Sie war in ihren Anfang 30., was ich definitiv nicht geschätzt haben konnte, denn sie sah aus, als hätte sie erst die Highschool abgeschlossen.

Ihre pechschwarzen Haare waren in einem chaotischen Knäuel auf ihrem Kopf zusammengebunden, als sie sich einige Strähnen, die vom Schweiß nass waren, von ihren Wangen strich und ihre gebräunte Haut, die nun von den Schmerzen blass war, zum Vorschein kam.
Sie war aus Asiatischer Abstammung, durch den Nachnamen Nguyen, aus Vietnam.

"Mein Name ist Cheryl Kenney, ich bin bei Dr. Jameson auf Station und gleich werden wir beide zusammen Ihr Kind auf die Welt bringen.", sagte ich so schnell und locker, mit einem breiten Lächeln auf meinem Gesicht, dass Mrs.
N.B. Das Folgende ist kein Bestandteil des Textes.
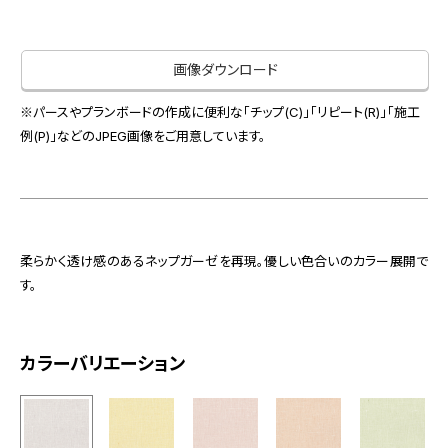
お役立ち資料
お問い合わせ（一般のお客様）
事業紹介
サンプル・カタログ請求／お問い合わせ（ビジネスのお客様）
画像ダウンロード
インテリア事業
会社情報
スペースソリューション事業
※パースやプランボードの作成に便利な「チップ(C)」「リピート(R)」「施工
オフィスソリューション事業
例(P)」などのJPEG画像をご用意しています。
会社情報
ファシリティソリューション事業
IR情報
不動産投資開発事業
採用情報
柔らかく透け感のあるネップガーゼを再現。優しい色合いのカラー展開で
す。
お知らせ
プライバシーポリシー
サイトマップ
関連団体リンク集
カラーバリエーション
EN
CN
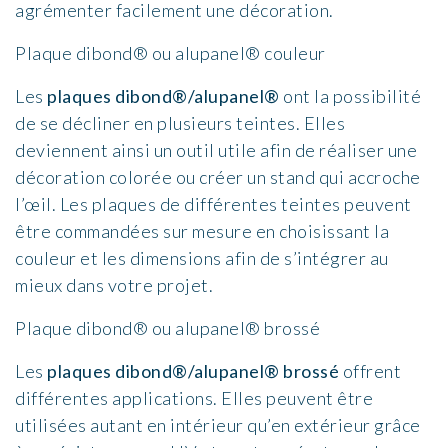
agrémenter facilement une décoration.
Plaque dibond® ou alupanel® couleur
Les
plaques dibond®/alupanel®
ont la possibilité
de se décliner en plusieurs teintes. Elles
deviennent ainsi un outil utile afin de réaliser une
décoration colorée ou créer un stand qui accroche
l’œil. Les plaques de différentes teintes peuvent
être commandées sur mesure en choisissant la
couleur et les dimensions afin de s’intégrer au
mieux dans votre projet.
Plaque dibond® ou alupanel® brossé
Les
plaques dibond®/alupanel® brossé
offrent
différentes applications. Elles peuvent être
utilisées autant en intérieur qu’en extérieur grâce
Nguyen begann zu lachen.

Zwar erschöpft, aber es war mein Plan, sie abzulenken, bevor sie bemerkte, dass die Schmerzmittel abgestellt wurden.

"Bitte nennen Sie mich Anne, Frau Doktor. Schön, Sie kennenzulernen.", sie schüttelte meine Hand und ich nickte ihr aufmunternd zu, bevor ich mich ihrem Mann wandte.

"Und Sie müssten der Mann sein, Mr. Newbury. Schön, Sie kennenzulernen.", ich schüttelte auch seine Hand, während ich ihn unauffällig von Kopf bis Fuß abchecke.

Er sah gefährlich aus und ich konnte mir vorstellen, dass wenn etwas Unangenehmes passierte, er Amok laufen würde. Durch sein Hemd konnte man Tattoos erkennen, die an seinem Oberkörper, Armen und Händen hoch zu seinem Hals wirbelten.

Mr. Newbury hatte einen starken Cockney Akzent, als er mich mit einem kühlen "Guten Abend" begrüßte.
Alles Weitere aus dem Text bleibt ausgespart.